[Opening ENTRIES PROVIDED section]

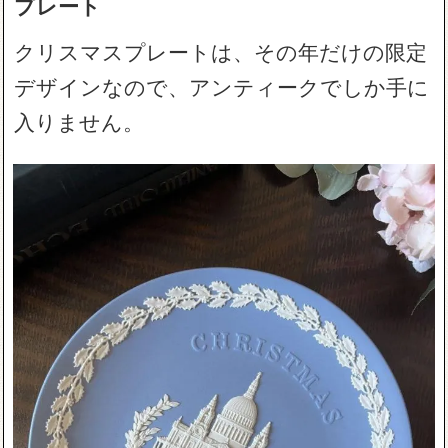
プレート
クリスマスプレートは、その年だけの限定
デザインなので、アンティークでしか手に
入りません。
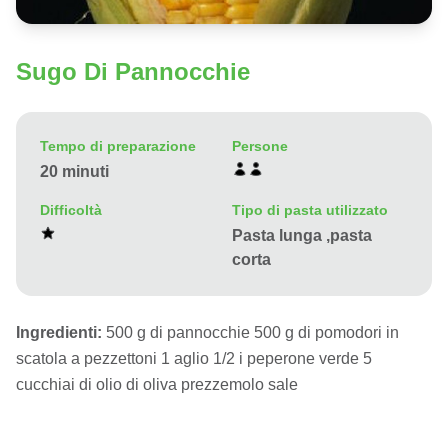
Sugo Di Pannocchie
Tempo di preparazione
Persone
20 minuti
Difficoltà
Tipo di pasta utilizzato
Pasta lunga ,pasta
corta
Ingredienti:
500 g di pannocchie 500 g di pomodori in
scatola a pezzettoni 1 aglio 1/2 i peperone verde 5
cucchiai di olio di oliva prezzemolo sale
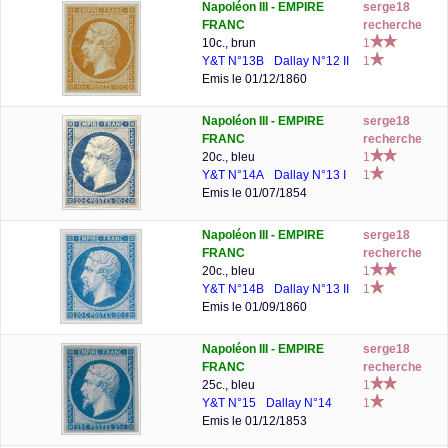
Napoléon III - EMPIRE
serge18
FRANC
recherche
10c., brun
1
Y&T N°13B
Dallay N°12 II
1
Emis le 01/12/1860
Napoléon III - EMPIRE
serge18
FRANC
recherche
20c., bleu
1
Y&T N°14A
Dallay N°13 I
1
Emis le 01/07/1854
Napoléon III - EMPIRE
serge18
FRANC
recherche
20c., bleu
1
Y&T N°14B
Dallay N°13 II
1
Emis le 01/09/1860
Napoléon III - EMPIRE
serge18
FRANC
recherche
25c., bleu
1
Y&T N°15
Dallay N°14
1
Emis le 01/12/1853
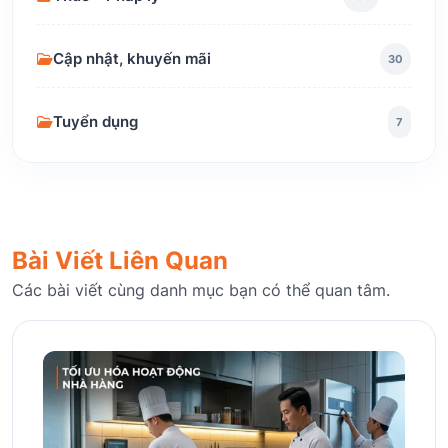
Cập nhật, khuyến mãi
30
Tuyển dụng
7
Bài Viết Liên Quan
Các bài viết cùng danh mục bạn có thể quan tâm.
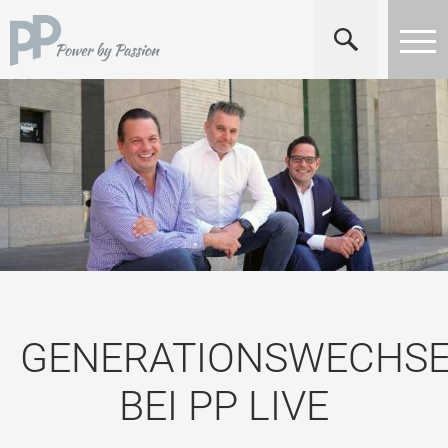
GENERATIONSWECHSE
BEI PP LIVE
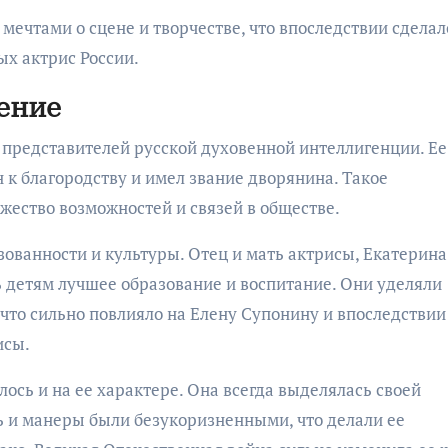
ечтами о сцене и творчестве, что впоследствии сделал
ых актрис России.
ение
 представителей русской духовенной интеллигенции. Ее 
 к благородству и имел звание дворянина. Такое
ество возможностей и связей в обществе.
ованности и культуры. Отец и мать актрисы, Екатерина
 детям лучшее образование и воспитание. Они уделяли
 что сильно повлияло на Елену Супонину и впоследствии
исы.
сь и на ее характере. Она всегда выделялась своей
ь и манеры были безукоризненными, что делали ее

[Closing ENTRIES PROVIDED section]

**EXERCISE DETAILS:**
Pull out every line of the entries that includes the word "впоследствии".

**SOLUTION FOR THIS TASK:**
ечтами о сцене и творчестве, что впоследствии сделал
 что сильно повлияло на Елену Супонину и впоследствии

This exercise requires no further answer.